A “flipbook” created by the ARTZ & Hunting Park community advisory group is bound by the stories & connections shared over the past year

— The title, “Usando nuestro Cerebro y Corazón”/”Using our Brains and our Hearts,” came from an ARTZ & Hunting Park community advisory group member named Ruby. We were brainstorming together about the direction of a future program for people living with dementia and their loved ones: “As long as we’re using our brains and our hearts…” she began. We’d been meeting as a group at Esperanza Health Center for several months. As advisory group members Ruby and Alba went to share the opportunity to be involved with members of their churches, they realized they needed to have more information in hand. They asked for a flyer to share that described the ARTZ & Hunting Park advisory group’s activities. Ultimately, we imagined that we’d build a monthly program or monthly series of events based on the interests and desires of the group— a program for themselves and other community members living with dementia or caring for someone with dementia. The flyers that tried to describe that goal didn’t capture what the project felt like: “building a program together” felt far more spare than we knew the process of meeting, talking, and reminiscing about what gives each of us joy to be. But how do you promote a program that isn’t developed yet? How do you describe the process of developing that program together that’s inviting to other community members who might enjoy being involved?

The flipbook we created together is a guide and a stand-in for that flyer.

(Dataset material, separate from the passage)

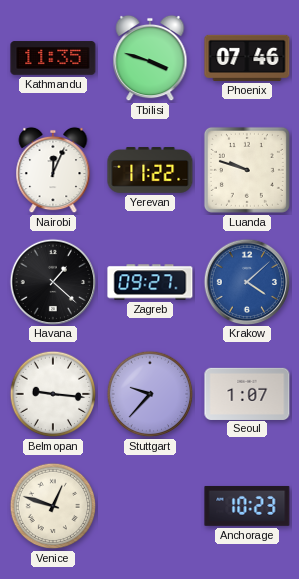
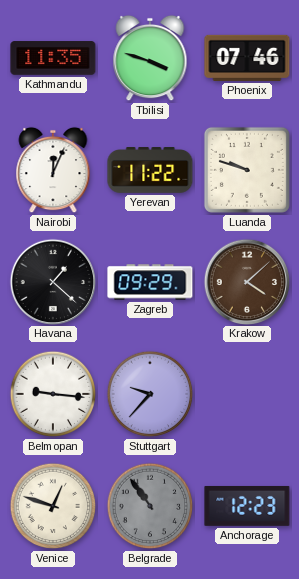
Zagreb: 09:27 -> 09:29
Krakow dial: blue -> brown
Seoul: 1:07 -> none
Belgrade: none -> 10:54
Anchorage: 10:23 -> 12:23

During the past year of monthly and then bi-monthly meetings at Esperanza Health Center, it went from a description of the group to a short booklet in Spanish and English, to a 50 page bilingual softcover book (a form inspired by Madelyne’s Health promoter training from Esperanza.) You can view a e-booklet version of the full flipbook below:

ARTZ Philadelphia participants sit around a table and look through the flipbook

The flipbook captures the past year together as an advisory group in Hunting Park, from words that came out of conversations about trust, faith and memory, to stories shared about finding the joy in life’s challenges. It contains advisory group members’ stories about finding signs that a loved one or neighbor is experiencing memory loss, and other members’ stories about figuring out how to talk about that. Based on the group’s suggestions, the book also includes multi-sensory prompts and opportunities to be present and to remember together.

The artwork on the cover is by an artist and staff member at Esperanza named Jessica Gonzalez. The poem at the close is by our community liaison, Madelyne Groves. And toward the end of the flipbook, there are pages of photos— moments from the events that were inspired by group members’ answers to the question “what gives you joy?”